Dive Brief:
- Salt Lake City-based Intermountain Health last week reported $184 million in operating income for the first half of 2023, a 35% decrease from the prior-year period when the health system posted an operating income of $285 million.
- Expenses climbed to a total of $7.4 billion, offsetting a 22% year-over-year increase in revenue. Intermountain logged nearly $8 billion of revenue for the first six months of the year.
- The nonprofit operator still inked nearly $1.1 billion in net gain in the first half of the year, driven by investment income of $909 million.
Dive Insight:
Intermountain Health formed through a merger between Intermountain Healthcare and SCL Health in the spring of last year, and operates 33 hospitals and hundreds of clinics across seven states. The system rebranded in 2022, dropping “care” from its name to reflect its options for treatment beyond traditional healthcare settings, according to the system.
The nonprofit reported a broad increase in services utilization, with adjusted admissions rising by over 7% year over year. Outpatient visits increased by 8%, and outpatient surgeries rose by 6%.
Intermountain reported a 28% increase in labor costs for the first half of the year compared to the prior year period. The operator hired 6.7% more full-time staff during the first half of the year, and now employs over 55,000 workers, including physicians.

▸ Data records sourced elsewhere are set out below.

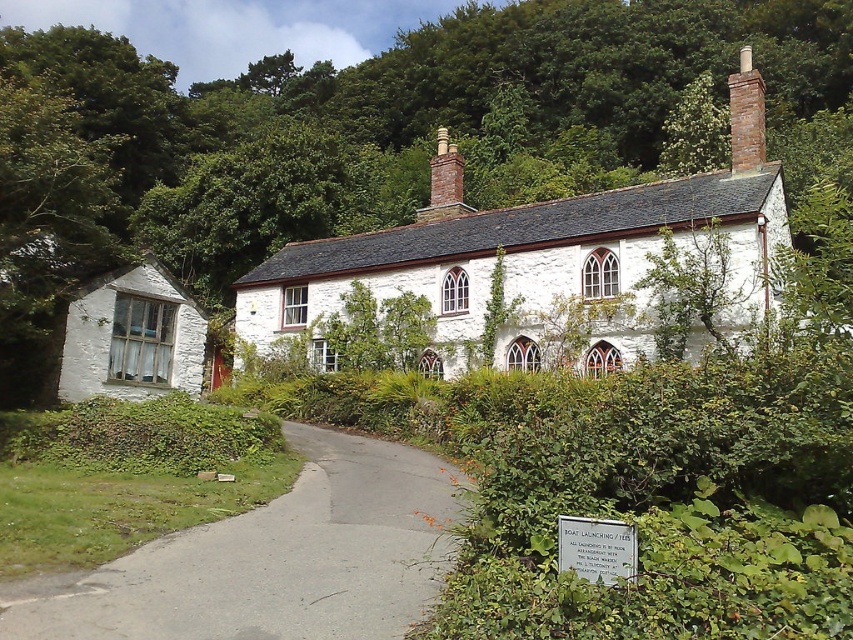 Question: Which object is closer to the camera taking this photo?

Choices:
 (A) brown brick chimney at upper right
 (B) gray asphalt driveway at lower center
 (C) white stone cottage at center

Answer: (B)

Question: Is gray asphalt driveway at lower center below white matte cottage at left?

Choices:
 (A) yes
 (B) no

Answer: (A)

Question: Does white stone cottage at center have a smaller size compared to white matte cottage at left?

Choices:
 (A) yes
 (B) no

Answer: (B)

Question: Which point is farther to the camera?

Choices:
 (A) white stone cottage at center
 (B) brown brick chimney at upper right

Answer: (B)

Question: Does white stone cottage at center have a greater width compared to white matte cottage at left?

Choices:
 (A) yes
 (B) no

Answer: (A)

Question: Estimate the real-world distances between objects in this image. Which object is farther from the white stone cottage at center?

Choices:
 (A) gray asphalt driveway at lower center
 (B) white matte cottage at left

Answer: (A)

Supply costs increased by 26.7%, with total expenses rising 24% from $5.9 billion logged in the prior year period.
Intermountain posted an investment income for the first six months that was nearly five times its operating income — a recovery from 2022, when it reported investment losses of nearly $1.7 billion. Last month, Advocate Health, which also recently formed via a merger, similarly boosted financials on $938 million in investment income — a figure more than ten times its operating income.
Increased patient utilization, including robust inpatient admissions, outpatient visits and surgical volumes, have driven revenue gains for nonprofit hospital systems in the first half of 2023. However, inflation continues to hamper operating margins.
Mayo Clinic, Mass General Brigham and Kaiser Permanente reported operating margins that were in the black on rebounding demand for patient services, though the systems noted rising operating expenses.